Records shown
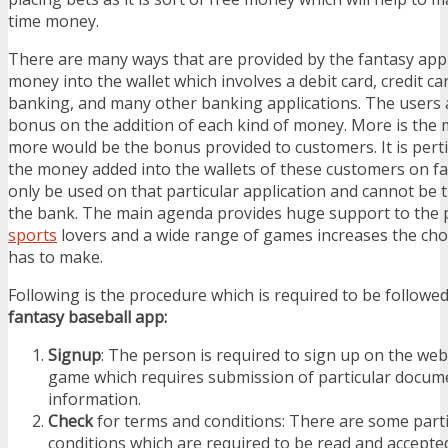
time money.
There are many ways that are provided by the fantasy appl
money into the wallet which involves a debit card, credit car
banking, and many other banking applications. The users 
bonus on the addition of each kind of money. More is the
more would be the bonus provided to customers. It is pert
the money added into the wallets of these customers on f
only be used on that particular application and cannot be 
the bank. The main agenda provides huge support to the 
sports
lovers and a wide range of games increases the cho
has to make.
Following is the procedure which is required to be followe
fantasy baseball app:
Signup
: The person is required to sign up on the web
game which requires submission of particular docum
information.
Check
for terms and conditions: There are some part
conditions which are required to be read and accepted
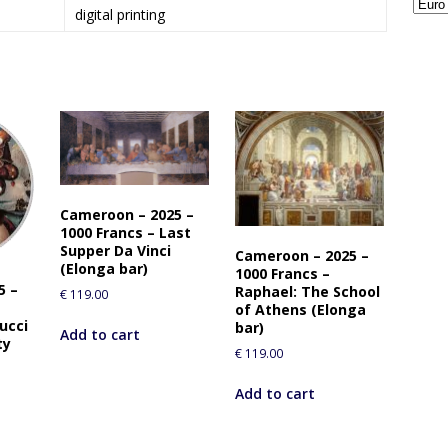
digital printing
Cameroon – 2025 –
1000 Francs – Last
Supper Da Vinci
Cameroon – 2025 –
(Elonga bar)
1000 Francs –
5 –
Raphael: The School
€
119.00
of Athens (Elonga
ucci
bar)
Add to cart
ty
€
119.00
Add to cart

Activity
Transcribe everything above exactly. Do not include the pictures.

Answer to the problem
time money.
There are many ways that are provided by the fantasy appl
money into the wallet which involves a debit card, credit car
banking, and many other banking applications. The users 
bonus on the addition of each kind of money. More is the
more would be the bonus provided to customers. It is pert
the money added into the wallets of these customers on f
only be used on that particular application and cannot be 
the bank. The main agenda provides huge support to the 
sports
lovers and a wide range of games increases the cho
has to make.
Following is the procedure which is required to be followe
fantasy baseball app:
Signup
: The person is required to sign up on the web
game which requires submission of particular docum
information.
Check
for terms and conditions: There are some part
conditions which are required to be read and accepted
digital printing
Cameroon – 2025 –
1000 Francs – Last
Supper Da Vinci
Cameroon – 2025 –
(Elonga bar)
1000 Francs –
5 –
Raphael: The School
€
119.00
of Athens (Elonga
ucci
bar)
Add to cart
ty
€
119.00
Add to cart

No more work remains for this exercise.